Haskell + Data Analysis -> Good Times
So, as part of my ongoing obsession with toying with unusual programming languages, Haskell has periodically popped on and off my radar. The problem is, it’s rare that I find a problem where I feel like sitting down and figuring out how to solve it in Haskell, particularly since Haskell’s strengths and weaknesses don’t often mesh with the kinds of ad-hoc programming I tend to do (for example, Haskell sucks for text parsing, primarily due to performance constraints, and I find much of the random coding I do involves high-volume text processing).
But all that has changed due to an interesting problem we’ve been fighting with at work. You see, on one of our production servers, we’re having performance problems. And so the first thing we did was find a way to collect telemetry. Of course, the first cut dumped out raw CSV files, which are a pain in the butt to manipulate in interesting ways, and as a result, I found myself writing a lot of Perl to deal with the data we received. Not fun.
Finally, after days of this, I decided to write a new tool that collects telemetry as we were doing before, but rather than using CSV, stores the data in an SQLite database, thus making the information a hell of a lot easier to manipulate. “But now you need to analyze that database!”, you say. Ahh yes, you’re quite right, and normally I might turn to Perl to do just that. However, it turns out, Haskell is more or less perfect for that very job.
See, Haskell just so happens to have HDBC, which is really the Haskell equivalent to Perl’s DBI. And there just happens to be an SQLite HDBC driver available, which provides a nice functional interface to the underlying database. With this combination, querying the database and manipulating its contents becomes exceedingly easy. And in particular, because of Haskell’s laziness, we can do much of our processing in a streaming fashion, rather than bulk loading large amounts of data for processing.
For example, suppose we have a table as follows:
ID | Date | Value |
Where you may have multiple rows for a given date. Now say you want to take that table, and group it so that all the rows for the same date are collected together. Well, in Perl, you’d probably set up a loop, track the previous and next rows, build a list in memory, and output the results as you go, and that would work out just fine. But it’s tedious. Haskell, on the other hand, makes this all remarkably easy.

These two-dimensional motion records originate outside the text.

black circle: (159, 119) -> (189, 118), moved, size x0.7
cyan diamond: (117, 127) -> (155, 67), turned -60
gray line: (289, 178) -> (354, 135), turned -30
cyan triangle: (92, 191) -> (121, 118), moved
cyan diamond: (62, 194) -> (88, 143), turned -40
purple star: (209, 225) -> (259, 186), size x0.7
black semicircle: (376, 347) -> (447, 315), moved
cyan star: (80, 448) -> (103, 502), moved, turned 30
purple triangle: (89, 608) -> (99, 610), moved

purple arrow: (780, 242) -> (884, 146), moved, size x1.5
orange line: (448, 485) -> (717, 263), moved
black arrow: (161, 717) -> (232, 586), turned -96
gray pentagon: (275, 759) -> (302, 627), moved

First, let’s back up. What we really want to do is take a list of items, and then group them together based on some kind of splitting function. It may be a list of integers, a list of strings, or a list of database rows. But in the end, it’s really all the same thing. Well, you could define a function like that as follows:
~> splitWhen :: (a -> a -> Bool) -> [a] -> ([a], [a])
splitWhen func [] = ([], [])
splitWhen func (head:[]) = ([head], [])
splitWhen func (first:second:rest)
| func first second = (first:result, remainder)

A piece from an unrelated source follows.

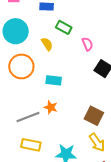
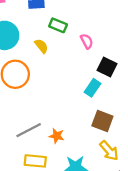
cyan rectangle: (54, 80) -> (93, 88), moved, turned -56
orange star: (51, 107) -> (57, 136), moved

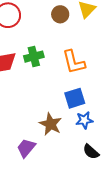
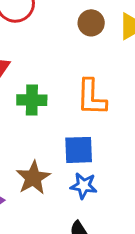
green cross: (34, 57) -> (32, 100), moved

| otherwise = ([first], second:rest)
where (result, remainder) = splitWhen func (second:rest)
~> splitList :: (a -> a -> Bool) -> [a] -> [[a]]
splitList func [] = []
splitList func lst = group:(splitList func remainder)
where (group, remainder) = splitWhen func lst
So, first we define splitWhen, which is a function that takes:
- A test function.
- A list.
The test function is applied to each pair of items in the list, starting at the beginning, and the list is split at the point where the function returns false. splitList then uses splitWhen to break a whole list into groups. So, for example:
splitList (\x y -> x < y) [ 1, 2, 1, 3 ]
Returns
[ [1, 2] [1, 3] ]
But this code has another interesting property that may not be obvious to someone unused to Haskell: these functions are lazy. That means they only do work as elements are requested from the list. For example, given this code:
take 5 $ splitWhen (\x y -> x < y) [ sin x | x <- [ 1 .. ] ]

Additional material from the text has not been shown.